Man könnte in diesem besessenen Horten von Namen, Bildern und Objekten aber auch noch andere Antriebskräfte vermuten. Der Traum von Gelehrten wie Aldrovandi – wie auch seines Schweizer Kollegen Konrad Gesner – bestand darin, so schreibt die Wissenschaftshistorikerin Paula Findlen, mit dem Sammeln der Natur zugleich auch deren universelle Wahrheit in ihren Besitz zu bringen.

Im 17. und 18. Jahrhundert werden sich Wissen, Sammeln und Beobachten weiter auffächern: Die barocken Wunderkammern werden immer prächtiger weiter wachsen, die naturwissenschaftliche Erkenntnis aber wird sich mit dem Entstehen des experimentellen Paradigmas von allen ausufernden Beschreibungsorgien verabschieden. Auch in der Zoologie und Botanik wird die relevante Information spätestens seit der Linnéschen Taxonomie auf wenige Stichpunkte begrenzt; ihr Clou besteht darin, Unterscheidungen und Zugehörigkeiten gerade durch ein Minimum an distinktiven Merkmalen festzulegen. Die Kunst des Weglassens ist zur Perfektion gelangt.

Das Besondere war ihm wichtiger als das Typische

In Ulisse Aldrovandis Museum – dem realen ebenso wie dem illustrierten, das auf tausenden von Aquarelltafeln die Natur stellvertretend festhielt – findet vorerst aber sowohl das alte als auch das neue Denken Platz. Aldrovandi spornt die von ihm angestellten Maler und Naturzeichner dazu an, so exakt wie möglich vorzugehen, den persönlichen Stil zugunsten größtmöglicher Detailtreue aufzugeben. Dass dabei das Partikulare oft stärker gewichtet wird als das Typische, hängt mit dem Verständnis der Natur zusammen, das die Spätrenaissance prägt. Im Zeitalter der Naturaliensammlungen, Wunderkammern und Kuriositätenkabinette wird die Natur als kapriziöse Spielerin verstanden – als schöpferische Kraft, die Kunstwerke hervorbringen und, wie zum Zeitvertreib, bizarre Ausnahmewesen erschaffen kann.

Als Ausgeburten dieser Spieler-Natur muss man auch die monströsen und phantastischen Wesen begreifen, die Aldrovandi teils nach älteren Vorlagen zeichnen lässt. Anders als etwa der Freak in späteren Jahrhunderten war das frühneuzeitliche Monstrum keine pathologische Missbildung, sondern ein Zeichen, wie es ja auch die Etymologie des Namens – monstrare heißt zeigen – schon sagt. Ein Monstrum demonstriert die unendliche Schaffenskraft der Natur, die gerade in ihren Abweichungen die Komplexität eines göttlichen Plans unter Beweis stellt.
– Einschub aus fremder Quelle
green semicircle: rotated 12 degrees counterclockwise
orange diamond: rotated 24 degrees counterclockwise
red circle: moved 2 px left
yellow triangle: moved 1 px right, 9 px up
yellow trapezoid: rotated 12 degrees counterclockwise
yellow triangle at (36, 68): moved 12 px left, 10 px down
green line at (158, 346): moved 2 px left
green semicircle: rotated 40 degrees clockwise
Ebenso gelten auch die anderen Wunder, die in den Wunderkammern ausgestellt werden – etwa die Marmorbruchstücke, in denen man Bilder von Menschen und Tieren findet – als Launen der Natur, die eine überzeitliche Ordnung bestätigen und nicht etwa außer Kraft setzen.
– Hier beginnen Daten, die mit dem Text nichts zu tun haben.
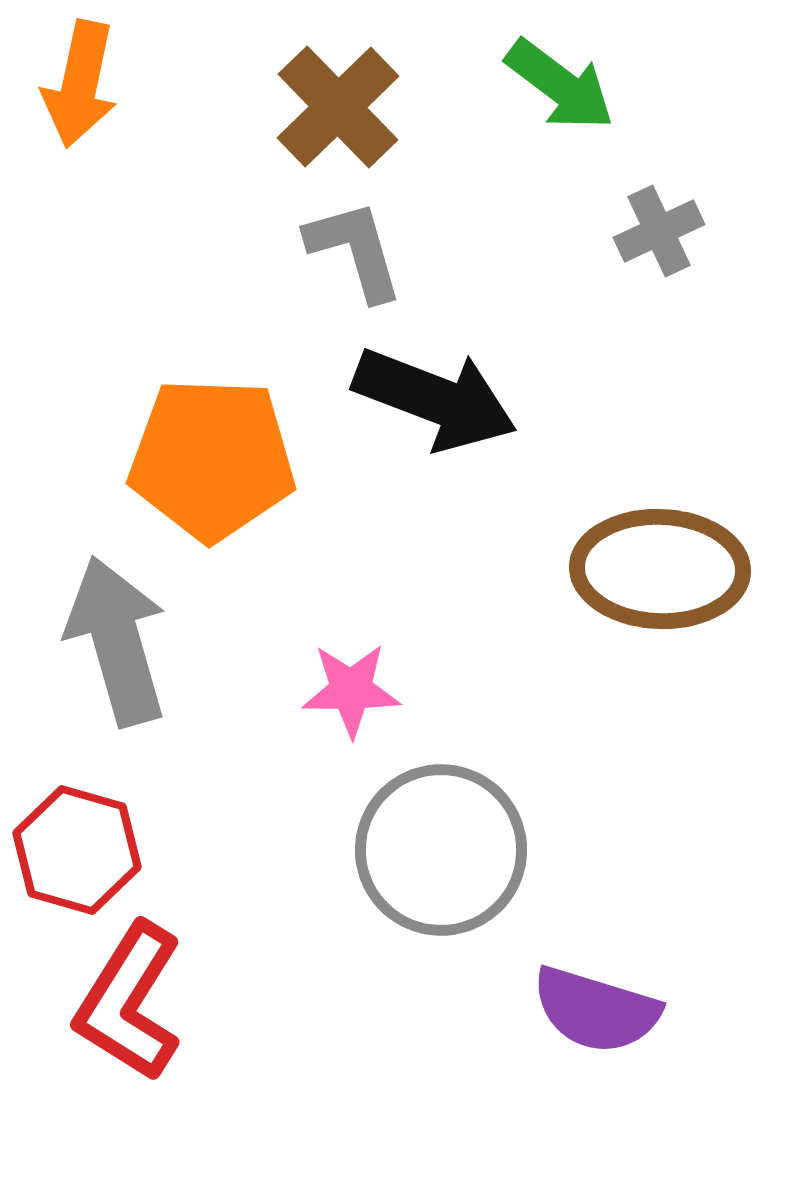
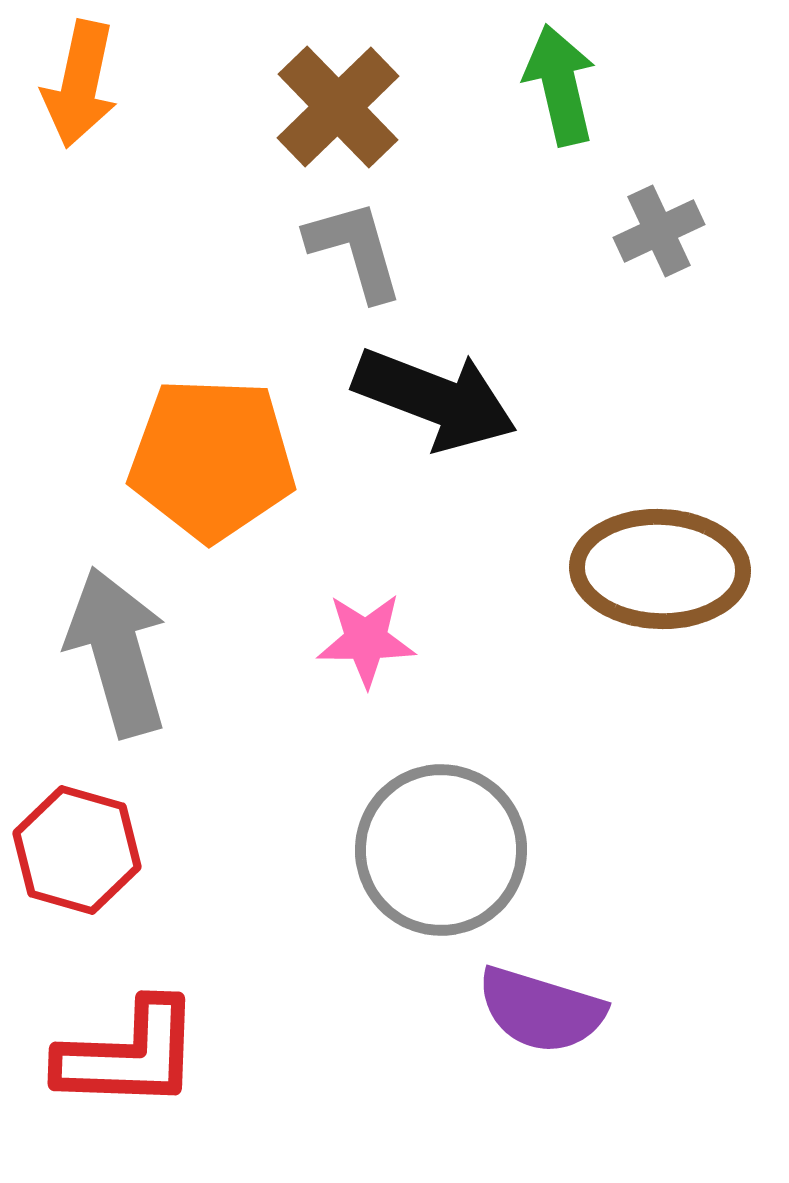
green arrow: rotated 140 degrees counterclockwise
gray arrow: moved 11 px down
pink star: moved 15 px right, 50 px up
red L-shape: moved 53 px down; rotated 120 degrees counterclockwise
purple semicircle: moved 55 px left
Zwischen Monstren und Prodigien (göttlichen Warnungen, wie etwa Meteoriten), zwischen natürlichen und übernatürlichen Phänomenen wird allerdings genau unterschieden. Indem Aldrovandi gerade die Monstren im Reich der Natur verankert und als Naturforscher erklärt, leitet er einen Prozess der Entmystifizierung ein, wie die Wissenschaftshistorikerinnen Lorraine Daston und Katherine Park in ihrer Studie über Wunder und die Ordnung der Natur festgestellt haben. Das Wunder wird Teil einer Welt, in der die Forscher und Sammler eine immer größere Deutungsmacht für sich reklamieren. Und die Sammlungen existieren nicht mehr nur als Privilegien der Fürsten und Könige, sondern finden sich immer häufiger auch im Besitz von Gelehrten. Die Natur ist ein Fall für Fachleute geworden.
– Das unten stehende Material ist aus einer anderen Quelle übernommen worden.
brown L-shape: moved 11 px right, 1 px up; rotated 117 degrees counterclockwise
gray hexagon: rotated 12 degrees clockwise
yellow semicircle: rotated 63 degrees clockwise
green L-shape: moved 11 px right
Aldrovandi lässt sich weder ganz auf die Seite der kosmologisch inspirierten Naturgeschichte, noch auf die Seite der von allen Monstren bereinigten Naturwissenschaften schieben – und dieses erkenntnistheoretische Zwischenreich spiegelt sich in seiner faszinierenden Bildersammlung. Von seinen Aquarelltafeln kann man über 2.000 auf der Website der Universität Bologna ansehen (filosofia.unibo.it/aldrovandi) und sich dabei vom enzyklopädischen Furor anstecken lassen. Nichts macht süchtiger, als alles wissen zu wollen.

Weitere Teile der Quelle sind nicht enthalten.